The next day he found someone who had seen the whole thing. It was the Scully women who had done it. They’d set on Jill in the yard behind the building, four or five of them, like witches. Shouting bitch at her and whore and tart. And nobody helped, of course. Nobody ever does.
‘I’ll sort it out,’ he muttered.
But he could tell by the sound of his voice that he would do nothing of the kind. His anger had deserted him.
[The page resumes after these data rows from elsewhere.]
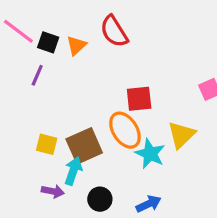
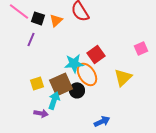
red square: (139, 99) -> (96, 54), turned -30
yellow square: (47, 144) -> (37, 83), turned -32
cyan star: (150, 154) -> (74, 63), moved, turned -30
black circle: (100, 199) -> (77, 90), moved

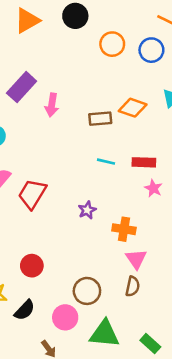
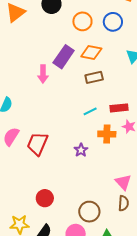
purple rectangle: (22, 87) -> (64, 57), moved
orange diamond: (133, 108) -> (91, 52), moved
brown rectangle: (100, 119) -> (94, 77), moved
cyan line: (106, 162) -> (90, 111), turned -32
orange cross: (124, 229) -> (107, 134), moved

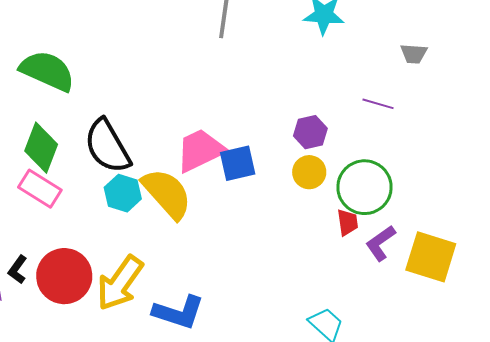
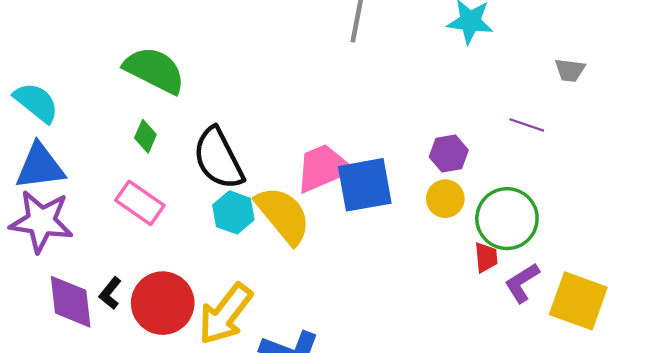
green diamond: (41, 148) -> (145, 136), moved, size x0.6
blue square: (238, 163) -> (365, 185), size x1.4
At night he felt the bed tremble slightly, as if a train was passing four floors down. He realised that Jill was crying. He faced away from her, pretending to be asleep. He focused on the gap between the curtains, which was wider at the bottom than the top. He stared at the gap until it became a long straight road that crossed dark countryside, disappearing into a distance that seemed untroubled, inviting. During the day he stayed indoors. He watched TV for hours, the volume turned up loud, but all he could hear was the steady buzz of current pouring from the wall. One afternoon, while he was shaving, he noticed a new line on his face. It was deep but fine, like the cut from a razor or a blade of grass. It slanted from his left temple towards the bridge of his nose, then vanished half an inch above his eyebrow, fading abruptly, the way a river fades on a map. Time was spilling through his fingers. How could he stop that happening? In the evening Jill moved around behind him, a ghostly presence at the edge of his vision. Because she was trying to be quiet, she often knocked things over. They no longer talked; they were like two people who had become invisible to one another. Outside, the weather sulked, even though it was June. Clouds filled the sky. Chill air blew through the broken bathroom window, smelling of bacon-rinds and gravy.